KNPI Pontianak Beri Masukan ke Pemkot: Perlu Atensi Lebih pada Pengemis dan Kebersihan Parit di Kawasan UMKM

Pontianak – Tvnewsone.com, Ketua Dewan Pengurus Daerah (DPD) Komite Nasional Pemuda Indonesia (KNPI) Kota Pontianak, Rio Rahmadanu, melontarkan catatan kritis terhadap kinerja Pemerintah Kota (Pemkot) Pontianak. Dalam pernyataannya, Rio menyoroti ketimpangan sosial dan degradasi lingkungan yang dinilai luput dari perhatian serius pemerintah.

​Pernyataan tersebut disampaikan Rio setelah menggelar kegiatan Diskusi Pemuda dan peringatan Milad Ketua Umum yang digelar di salah satu kafe di Pontianak (16/02/2026). Forum yang dihadiri perwakilan Organisasi Kepemudaan (OKP) dan Dinas Kepemudaan, Olahraga, dan Pariwisata (Disporapar) Kota Pontianak ini menjadi momentum bagi pemuda untuk menyuarakan keresahan mereka terhadap kondisi kota terkini.

​Isu pertama yang menjadi sorotan utama KNPI adalah maraknya keberadaan pengemis dan gelandangan di Kota Pontianak. Rio menilai fenomena ini tidak hanya terjadi di perempatan jalan, namun sudah merambah hingga ke area publik lainnya seperti kafe-kafe.
​”Terus terang saja, di Kota Pontianak ini masih banyak hal yang perlu menjadi atensi pemerintah.
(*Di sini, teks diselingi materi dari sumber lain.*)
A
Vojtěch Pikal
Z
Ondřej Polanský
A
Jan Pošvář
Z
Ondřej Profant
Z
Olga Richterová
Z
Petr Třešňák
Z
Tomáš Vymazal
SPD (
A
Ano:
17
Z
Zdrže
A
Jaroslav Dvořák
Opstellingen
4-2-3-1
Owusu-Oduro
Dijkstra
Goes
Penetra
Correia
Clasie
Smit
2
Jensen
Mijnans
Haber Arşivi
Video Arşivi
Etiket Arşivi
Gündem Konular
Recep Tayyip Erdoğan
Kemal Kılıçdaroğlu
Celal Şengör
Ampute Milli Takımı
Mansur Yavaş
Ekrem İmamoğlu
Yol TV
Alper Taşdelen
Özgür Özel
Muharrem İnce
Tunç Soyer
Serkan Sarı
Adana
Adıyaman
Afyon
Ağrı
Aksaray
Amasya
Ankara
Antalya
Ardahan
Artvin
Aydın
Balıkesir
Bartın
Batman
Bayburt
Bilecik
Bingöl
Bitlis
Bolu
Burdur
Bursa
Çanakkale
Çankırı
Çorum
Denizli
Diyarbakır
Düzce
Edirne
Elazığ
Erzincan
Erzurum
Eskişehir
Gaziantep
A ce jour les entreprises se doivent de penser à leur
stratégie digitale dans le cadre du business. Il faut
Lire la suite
Terutama terkait banyaknya pengemis. Harusnya ini tidak diperbolehkan, merujuk pada Perda (Peraturan Daerah) yang ada,” ujar Rio.
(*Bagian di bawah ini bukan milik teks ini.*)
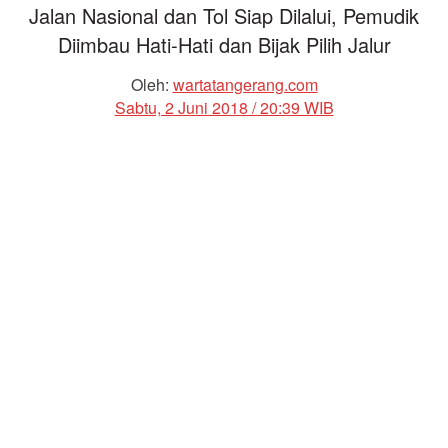
Jalan Nasional dan Tol Siap Dilalui, Pemudik
Diimbau Hati-Hati dan Bijak Pilih Jalur
Oleh:
wartatangerang.com
Sabtu, 2 Juni 2018 / 20:39 WIB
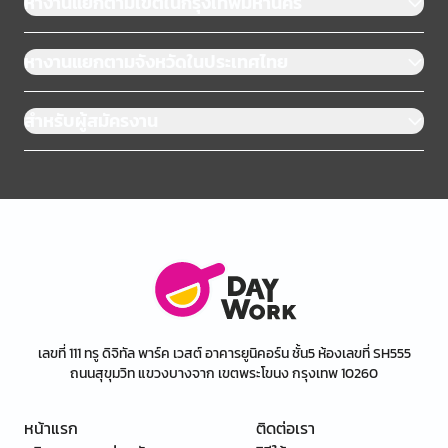
หางานแยกตามเขตในกรุงเทพมหานคร
หางานแยกตามจังหวัดในประเทศไทย
สำหรับผู้สมัครงาน
เลขที่ 111 ทรู ดิจิทัล พาร์ค เวสต์ อาคารยูนิคอร์น ชั้น5 ห้องเลขที่ SH555
ถนนสุขุมวิท แขวงบางจาก เขตพระโขนง กรุงเทพ 10260
หน้าแรก
ติดต่อเรา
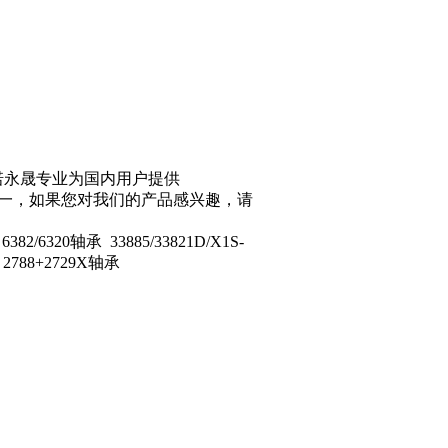
凯诺永晟专业为国内用户提供
一，如果您对我们的产品感兴趣，请
2/6320轴承 33885/33821D/X1S-
 2788+2729X轴承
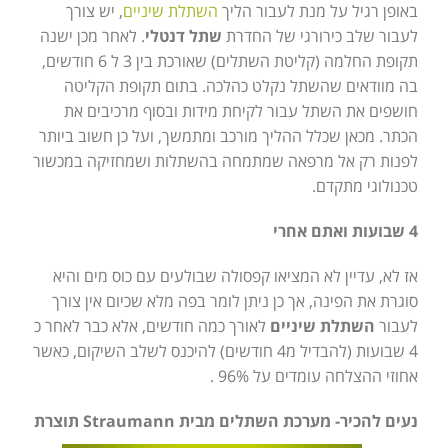
באופן רגיל על מנת לעבור הליך
השתלת שיניים
, יש צורך
לעבור שלב כירורגי של החדרת
שתל דנטלי
. לאחר מכן ישנה
תקופת החלמה (קליטת השתלים) שאורכת בין 3 ל 6 חודשים,
בה מוודאים שהשתל נקלט כהלכה. בתום תקופת הקליטה
חושפים את השתל עבור לקיחת מידות ובסוף מרכיבים את
הכתר. מכאן שכלל ההליך מורכב ומתמשך, ועל כן חשוב ביותר
לפנות רק אל מרפאה שמתמחה בהשתלות ושמחזיקה במכשור
טכנולוגי מתקדם.
4 שבועות ואתם אחרי
אז לא, עדיין לא המציאו קפסולה שבולעים עם כוס מים והיא
סוגרת את הפינה, אך כן ניתן לומר בפה מלא שכיום אין צורך
לעבור
השתלת שיניים
לאורך כמה חודשים, אלא כבר לאחר כ
4 שבועות (להבדיל מ4 חודשים) להיכנס לשלב השיקום, כאשר
אחוזי ההצלחה עומדים על 96% .
נעים להכיר- מערכת השתלים מבית
Straumann
תוצרת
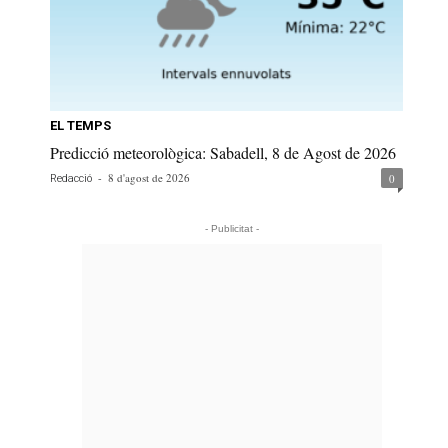
EL TEMPS
Predicció meteorològica: Sabadell, 8 de Agost de 2026
-
8 d'agost de 2026
0
Redacció
- Publicitat -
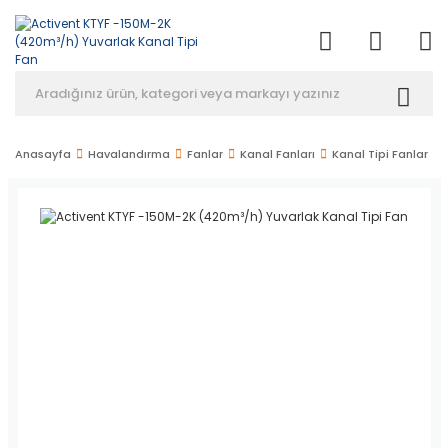
Anasayfa
Havalandırma
Fanlar
Kanal Fanları
Kanal Tipi Fanlar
​Namun, Rio menekankan bahwa pendekatan pemerintah tidak boleh sekadar penertiban atau pelarangan. Ia mendesak adanya solusi konkret berupa pemberdayaan.
​”Pemerintah wajib memberdayakan mereka. Bagaimana menyiasati atau mengelola mereka sehingga tidak terjadi seperti ini. Ini menunjukkan kesenjangan sosial yang sangat nyata di Kota Pontianak,” tegasnya.
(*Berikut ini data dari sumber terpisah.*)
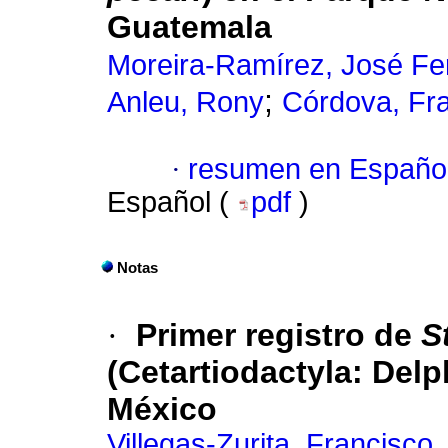
Guatemala
Moreira-Ramírez, José F
;
Anleu, Rony
Córdova, Fr
·
resumen en Españo
Español (
pdf
)
Notas
·
Primer registro de
S
(Cetartiodactyla: Delp
México
Villegas-Zurita, Francisco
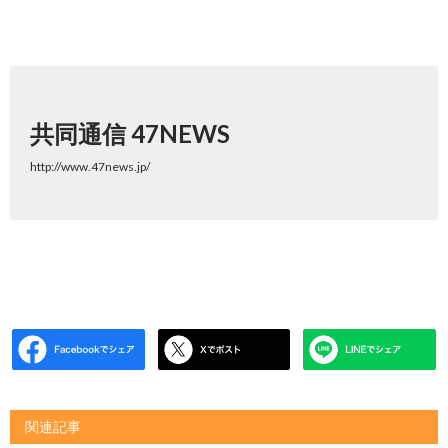
共同通信 47NEWS
http://www.47news.jp/
関連記事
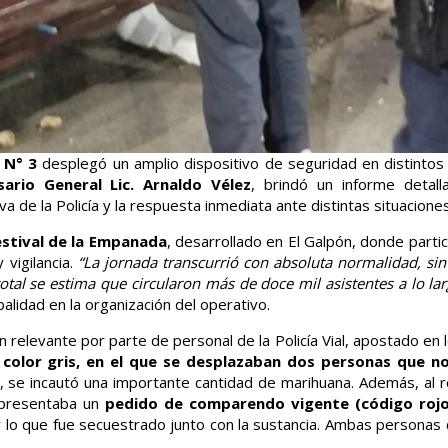
n N° 3
desplegó un amplio dispositivo de seguridad en distintos
ario General Lic. Arnaldo Vélez
, brindó un informe detal
 de la Policía y la respuesta inmediata ante distintas situaciones
stival de la Empanada
, desarrollado en El Galpón, donde parti
vigilancia.
“La jornada transcurrió con absoluta normalidad, sin 
tal se estima que circularon más de doce mil asistentes a lo lar
palidad en la organización del operativo.
ón relevante por parte de personal de la Policía Vial, apostado en
 color gris, en el que se desplazaban dos personas que n
o, se incautó una importante cantidad de marihuana. Además, al re
r presentaba un
pedido de comparendo vigente (código rojo
r lo que fue secuestrado junto con la sustancia. Ambas personas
​Selain masalah sosial, Rio juga menyoroti aspek kebersihan lingkungan yang dinilai memprihatinkan, khususnya kondisi parit di pusat-pusat keramaian dan UMKM. Ia mengambil contoh spesifik di kawasan Jalan Jawa dan Sungai Jawi.
​”Coba kita lihat di situ, di tempat keramaian UMKM. Paritnya banyak sekali yang hitam. Saya kira itu akibat pembuangan sampah atau limbah oleh aktivitas penjualan di sana,” ungkap Rio.
​Ia mengingatkan Pemkot Pontianak untuk tegak lurus dengan arahan pemerintah pusat. Rio menyinggung instruksi Presiden Prabowo Subianto mengenai gerakan “Kurve” atau bersih-bersih lingkungan yang seharusnya diimplementasikan hingga ke tingkat daerah.
​”Pemerintah pusat, Pak Prabowo, meminta kita ini ‘Kurve’, bersih-bersih. Bagaimana kita bisa membersihkan kota ini, minimal parit-parit kitalah. Pemerintah Kota Pontianak khususnya, jangan hanya sekadar membangun saja, tapi merawat tidak bisa,” kritiknya tajam.
​Ia berharap pemerintah kota segera mengambil tindakan efektif untuk membersihkan saluran air dan mengedukasi para pelaku usaha agar tidak membuang limbah sembarangan ke parit.

​Dalam diskusi yang juga membahas arah kepemimpinan daerah, Rio menyampaikan pandangan KNPI mengenai sosok pemimpin ideal untuk Kota Pontianak ke depan. Ia menegaskan bahwa pemuda akan mendukung figur yang memiliki legitimasi kuat dan keberpihakan nyata terhadap generasi muda.
​”Siapapun orangnya, tentu yang punya legacy, yang selalu dekat dengan pemuda dan mendorong pemuda, pasti akan kita dukung,” kata Rio.

​Menanggapi dinamika politik dan mekanisme pemilihan kepala daerah termasuk wacana penentuan oleh DPRD, Rio menyatakan sikapnya yang demokratis namun tetap patuh pada aturan.
​”Kita inginnya demokrasi. Namun apapun itu, kita tetap manut dan patuh terhadap pemerintah pusat. Siapapun nanti yang memimpin, kita dukung untuk menyongsong kemajuan daerah,” tambahnya.